ISLAMABAD: Pakistan’s workers’ remittances are expected to exceed the $40 billion mark in the current fiscal year, economic experts said Tuesday, after the country recorded an inflow of $3.2 billion in November, with Saudi Arabia once again emerging as the biggest contributor.

Remittances are a key pillar of Pakistan’s external finances, providing hard currency that supports household consumption, helps narrow the current-account gap and bolsters foreign-exchange reserves. The steady pipeline from Gulf economies, led by Saudi Arabia and the United Arab Emirates, has remained crucial for Pakistan’s balance of payments.

A government statement said monthly remittances in November stood at $3.2 billion, reflecting a 9.4 percent year-on-year increase.

“The growth in remittances means the full-year figure is expected to cross the $40 billion target in fiscal year 2026,” Sana Tawfik, head of research at Arif Habib Limited, told Arab News over the phone.

“There are a couple of factors behind the rise in remittances,” she said. “One of them is the stability of the rupee. In addition, the country is receiving more inflows through formal channels.”
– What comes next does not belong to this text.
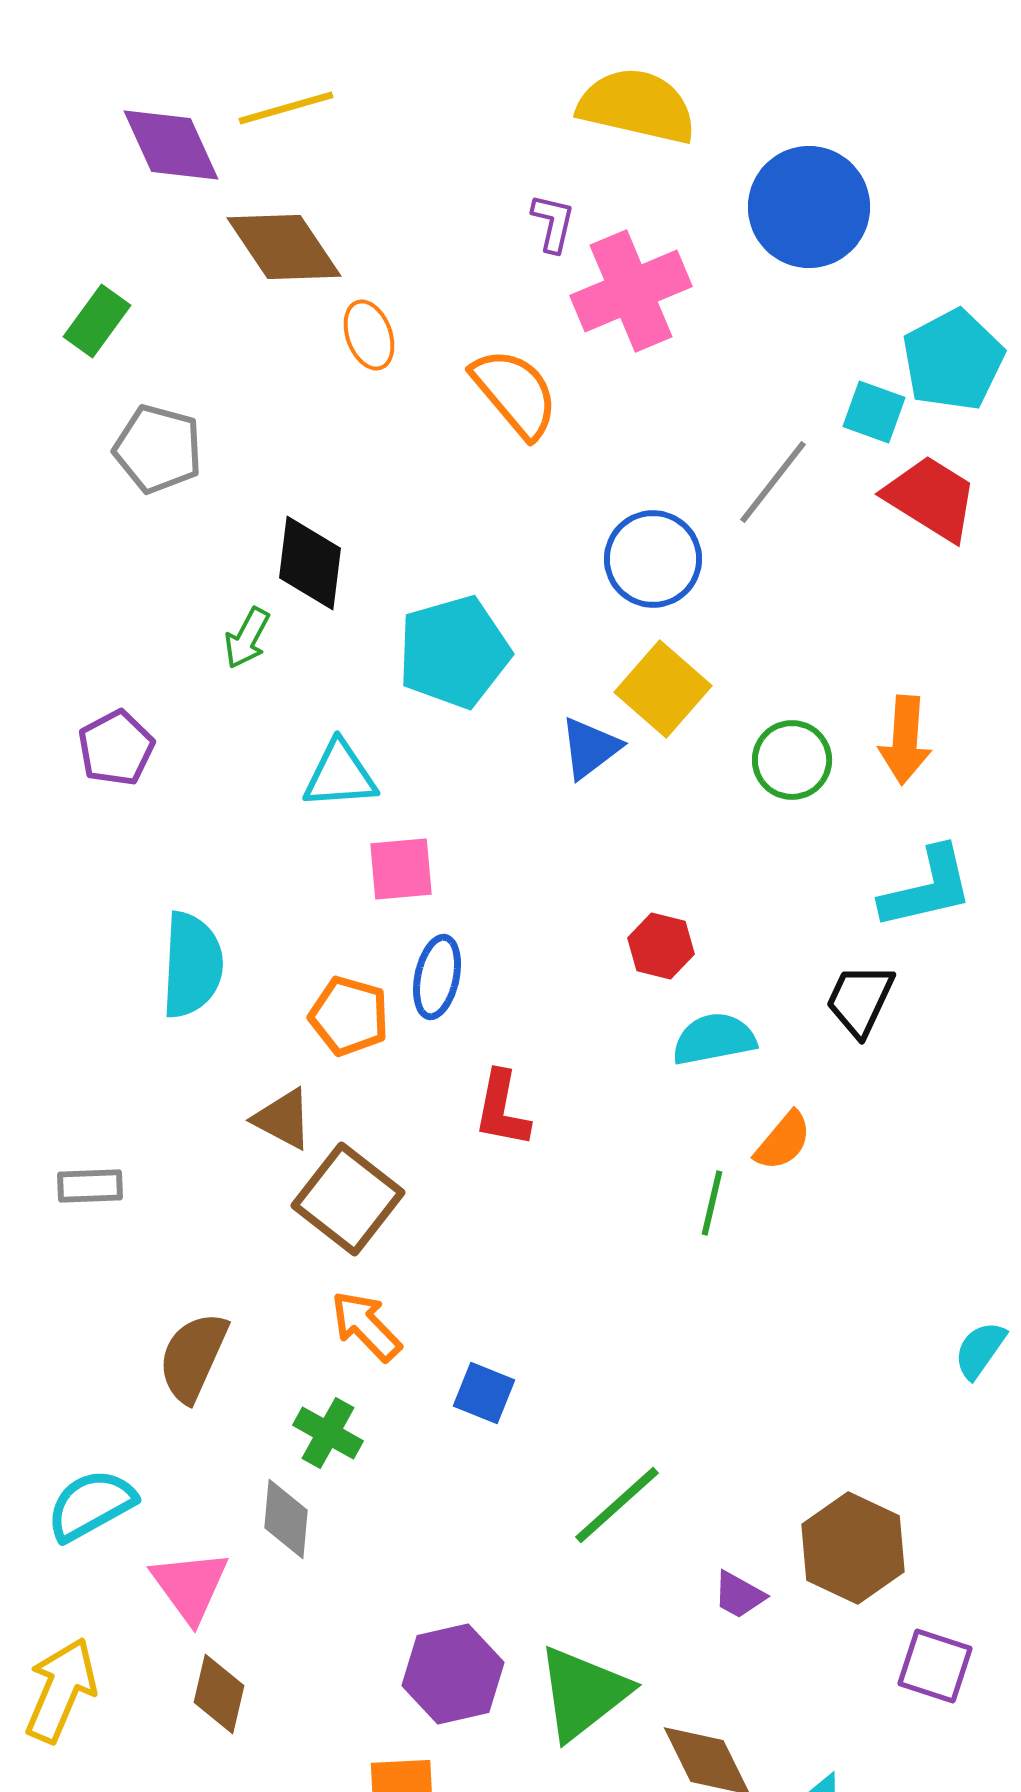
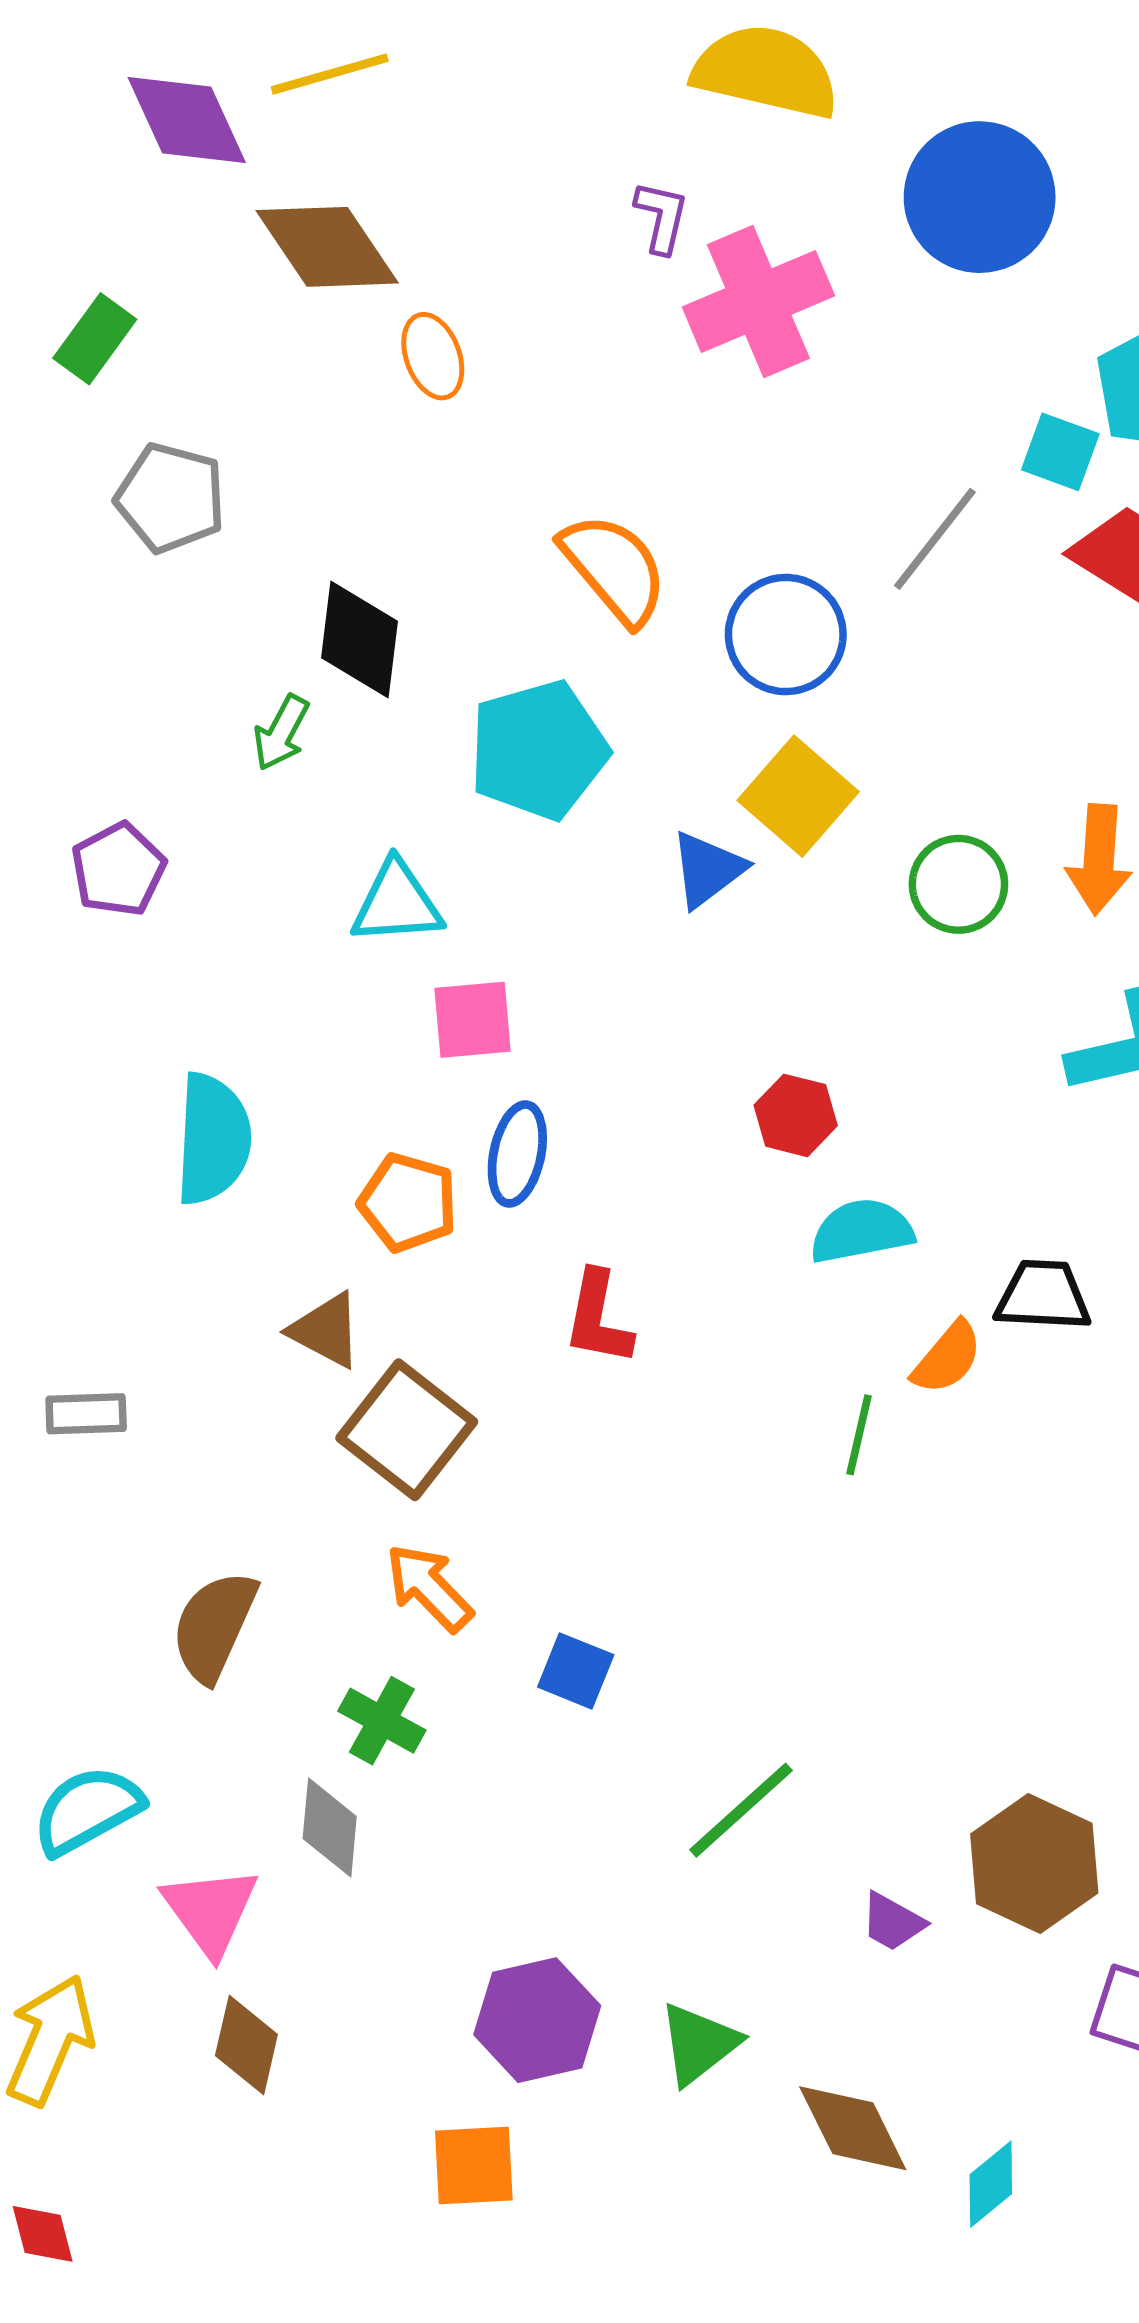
orange semicircle: (515, 393) -> (614, 569), moved
black trapezoid: (860, 1000) -> (1043, 1296), moved, turned 68
green triangle: (583, 1693) -> (699, 2044), size x0.7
Tawfik said the trend was positive for the current account and expected inflows to remain strong in the second half of the fiscal year, noting that both Muslim festivals of Eid fall in that period, when overseas Pakistanis traditionally send additional money home for family expenses and celebrations.
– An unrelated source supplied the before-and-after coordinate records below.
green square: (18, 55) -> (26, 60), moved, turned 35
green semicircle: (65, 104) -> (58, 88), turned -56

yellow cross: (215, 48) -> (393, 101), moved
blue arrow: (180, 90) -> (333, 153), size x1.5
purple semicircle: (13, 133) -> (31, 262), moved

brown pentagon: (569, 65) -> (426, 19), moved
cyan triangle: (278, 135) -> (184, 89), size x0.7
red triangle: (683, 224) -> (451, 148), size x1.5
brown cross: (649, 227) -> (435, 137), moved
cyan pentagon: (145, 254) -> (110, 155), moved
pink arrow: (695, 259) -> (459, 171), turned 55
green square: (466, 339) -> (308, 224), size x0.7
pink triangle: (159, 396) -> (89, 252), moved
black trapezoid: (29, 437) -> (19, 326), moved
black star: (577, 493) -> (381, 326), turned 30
The official statement said cumulative remittances reached $16.1 billion during July–November, up 9.3 percent from $14.8 billion in the same period last year.

It added that November inflows were mainly sourced from Saudi Arabia ($753 million), the United Arab Emirates ($675 million), the United Kingdom ($481.1 million) and the United States ($277.1 million).

“UAE remittances have regained momentum in recent months, with their share at 21 percent in November 2025 from a low of 18 percent in FY24,” said Muhammad Waqas Ghani, head of research at JS Global Capital Limited. “Dubai in particular has seen a steady pick-up, reflecting improved inflows from Pakistani expatriates owing to some relaxation in emigration policies.”